Dropping every picture, set down exactly the lines in the entries below, starting with the line with "qui vous offre" and going on through the line with "Animaux - Faun".

── Records for the task ──

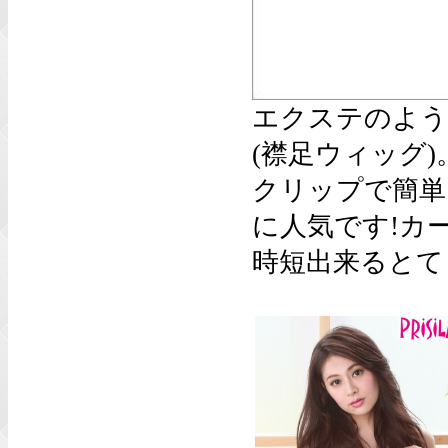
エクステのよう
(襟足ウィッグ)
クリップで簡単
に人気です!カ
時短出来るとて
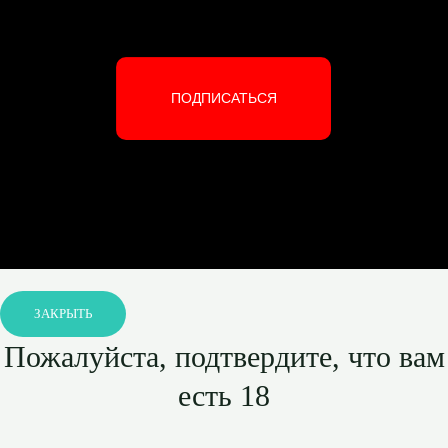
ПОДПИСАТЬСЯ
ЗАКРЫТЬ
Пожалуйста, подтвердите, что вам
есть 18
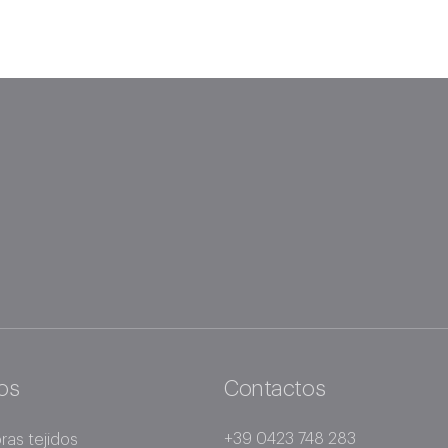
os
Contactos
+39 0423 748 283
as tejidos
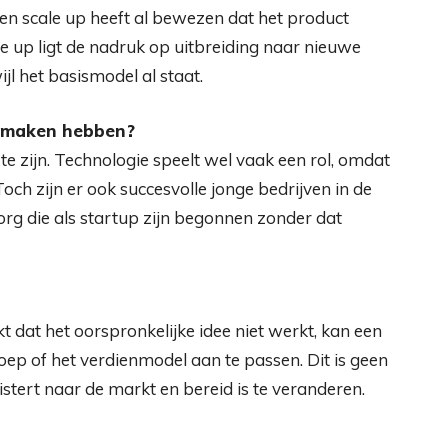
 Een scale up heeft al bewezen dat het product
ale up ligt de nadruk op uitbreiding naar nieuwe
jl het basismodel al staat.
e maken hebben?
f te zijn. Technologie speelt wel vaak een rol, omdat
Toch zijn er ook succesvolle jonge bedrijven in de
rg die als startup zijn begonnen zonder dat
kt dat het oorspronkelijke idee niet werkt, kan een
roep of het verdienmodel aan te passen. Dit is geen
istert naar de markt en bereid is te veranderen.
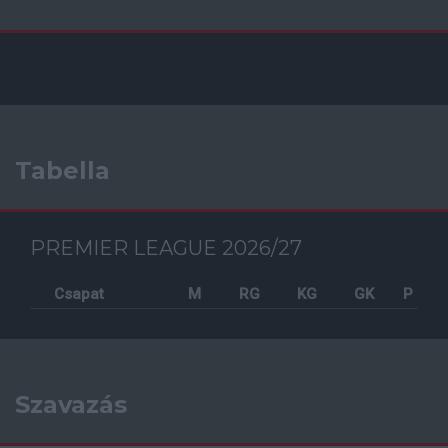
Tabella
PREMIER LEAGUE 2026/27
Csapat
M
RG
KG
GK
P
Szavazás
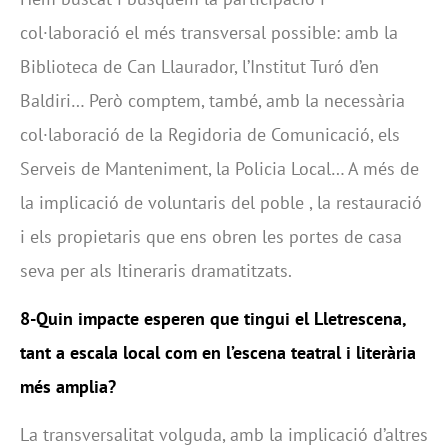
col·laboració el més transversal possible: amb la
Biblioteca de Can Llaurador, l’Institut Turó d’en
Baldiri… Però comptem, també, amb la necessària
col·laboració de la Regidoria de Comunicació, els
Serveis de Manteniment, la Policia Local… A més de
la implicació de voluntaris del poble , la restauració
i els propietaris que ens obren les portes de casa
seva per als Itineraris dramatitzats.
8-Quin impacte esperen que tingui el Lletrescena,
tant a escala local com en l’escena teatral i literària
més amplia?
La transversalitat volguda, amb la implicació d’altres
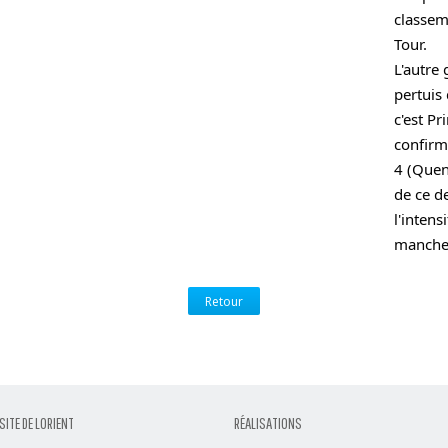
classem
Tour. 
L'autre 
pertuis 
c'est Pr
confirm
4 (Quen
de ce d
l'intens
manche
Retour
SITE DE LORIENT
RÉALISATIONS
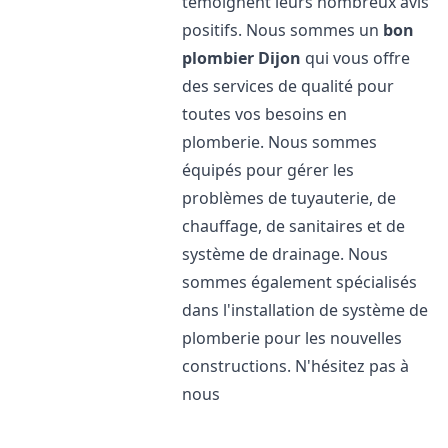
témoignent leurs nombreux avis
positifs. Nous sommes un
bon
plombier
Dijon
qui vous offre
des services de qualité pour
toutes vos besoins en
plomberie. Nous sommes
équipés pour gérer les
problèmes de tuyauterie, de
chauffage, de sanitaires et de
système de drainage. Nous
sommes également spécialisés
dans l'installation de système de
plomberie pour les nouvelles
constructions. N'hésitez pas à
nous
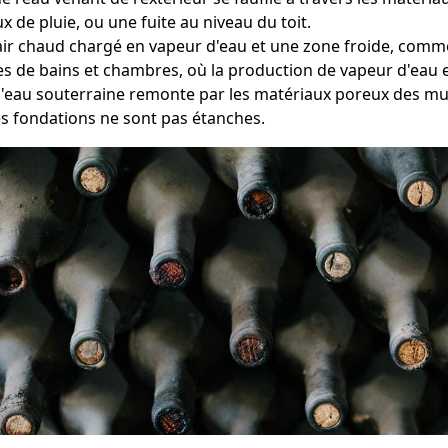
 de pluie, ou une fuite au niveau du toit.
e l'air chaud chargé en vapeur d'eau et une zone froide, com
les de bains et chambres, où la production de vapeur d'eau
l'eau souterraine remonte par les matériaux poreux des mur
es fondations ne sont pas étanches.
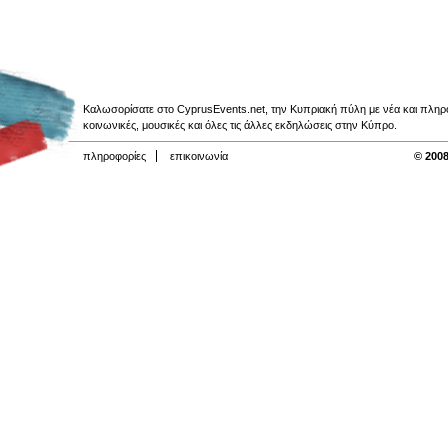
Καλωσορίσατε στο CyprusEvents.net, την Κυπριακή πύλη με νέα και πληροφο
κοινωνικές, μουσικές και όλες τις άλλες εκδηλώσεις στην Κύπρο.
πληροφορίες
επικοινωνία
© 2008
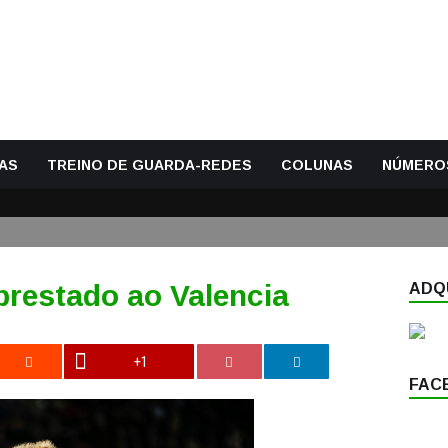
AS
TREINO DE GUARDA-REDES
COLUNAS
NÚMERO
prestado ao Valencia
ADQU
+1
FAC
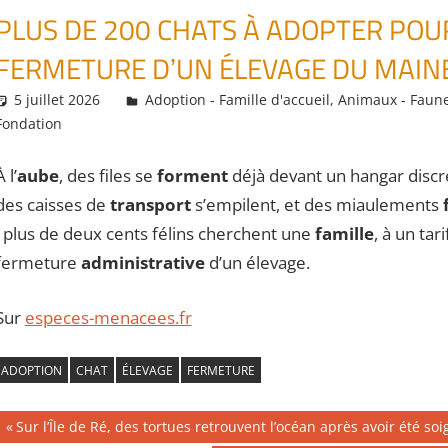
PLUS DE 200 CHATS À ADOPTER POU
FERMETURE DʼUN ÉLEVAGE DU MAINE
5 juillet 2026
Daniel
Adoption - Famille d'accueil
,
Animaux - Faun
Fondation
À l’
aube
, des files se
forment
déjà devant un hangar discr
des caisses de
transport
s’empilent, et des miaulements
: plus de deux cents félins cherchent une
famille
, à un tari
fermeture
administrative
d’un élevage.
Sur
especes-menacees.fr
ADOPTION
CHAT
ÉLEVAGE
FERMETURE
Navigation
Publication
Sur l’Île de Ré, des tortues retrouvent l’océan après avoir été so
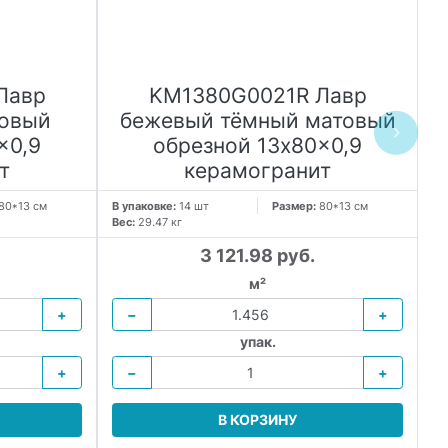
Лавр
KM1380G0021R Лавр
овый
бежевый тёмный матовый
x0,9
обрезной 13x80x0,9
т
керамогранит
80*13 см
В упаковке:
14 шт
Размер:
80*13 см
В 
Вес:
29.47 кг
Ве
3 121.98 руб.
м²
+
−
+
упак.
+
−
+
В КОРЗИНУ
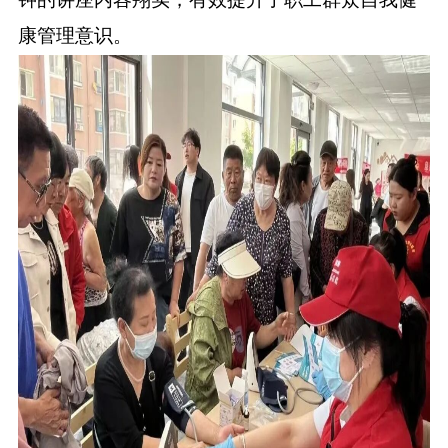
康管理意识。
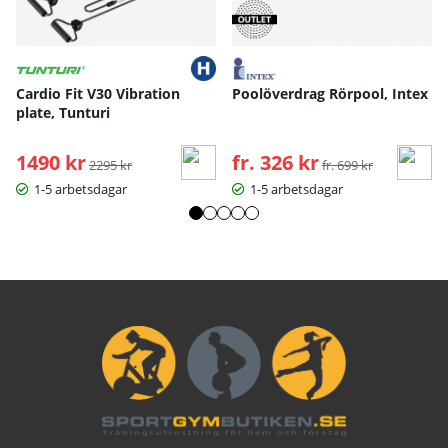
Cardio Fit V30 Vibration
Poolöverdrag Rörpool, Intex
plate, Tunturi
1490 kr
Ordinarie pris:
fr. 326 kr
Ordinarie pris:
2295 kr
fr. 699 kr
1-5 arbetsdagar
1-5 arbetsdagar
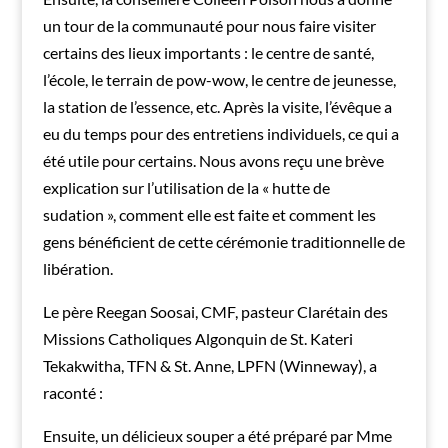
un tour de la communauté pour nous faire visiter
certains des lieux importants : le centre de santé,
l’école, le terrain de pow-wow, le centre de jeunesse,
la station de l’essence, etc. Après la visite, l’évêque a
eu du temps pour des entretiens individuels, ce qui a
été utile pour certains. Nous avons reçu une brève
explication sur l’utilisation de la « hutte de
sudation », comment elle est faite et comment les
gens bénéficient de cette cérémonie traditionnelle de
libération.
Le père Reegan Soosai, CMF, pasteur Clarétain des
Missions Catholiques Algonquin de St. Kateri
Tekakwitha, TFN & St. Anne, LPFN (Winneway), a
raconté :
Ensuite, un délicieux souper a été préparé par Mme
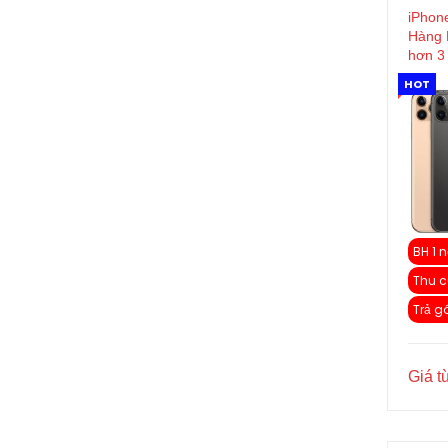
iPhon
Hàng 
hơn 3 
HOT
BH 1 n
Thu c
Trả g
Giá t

───

• _Result for this task_
qui vous offre
des services de qualité pour
toutes vos besoins en
plomberie. Nous sommes
équipés pour gérer les
problèmes de tuyauterie, de
chauffage, de sanitaires et de
système de drainage. Nous
sommes également spécialisés
dans l'installation de système de
plomberie pour les nouvelles
constructions. N'hésitez pas à
nous
 de pluie, ou une fuite au niveau du toit.
e l'air chaud chargé en vapeur d'eau et une zone froide, com
les de bains et chambres, où la production de vapeur d'eau
l'eau souterraine remonte par les matériaux poreux des mur
es fondations ne sont pas étanches.
Καλωσορίσατε στο CyprusEvents.net, την Κυπριακή πύλη με νέα και πληροφο
κοινωνικές, μουσικές και όλες τις άλλες εκδηλώσεις στην Κύπρο.
πληροφορίες
επικοινωνία
© 2008
AS
TREINO DE GUARDA-REDES
COLUNAS
NÚMERO
prestado ao Valencia
ADQU
+1
FAC
PLUS DE 200 CHATS À ADOPTER POU
FERMETURE DʼUN ÉLEVAGE DU MAINE
5 juillet 2026
Daniel
Adoption - Famille d'accueil
,
Animaux - Faun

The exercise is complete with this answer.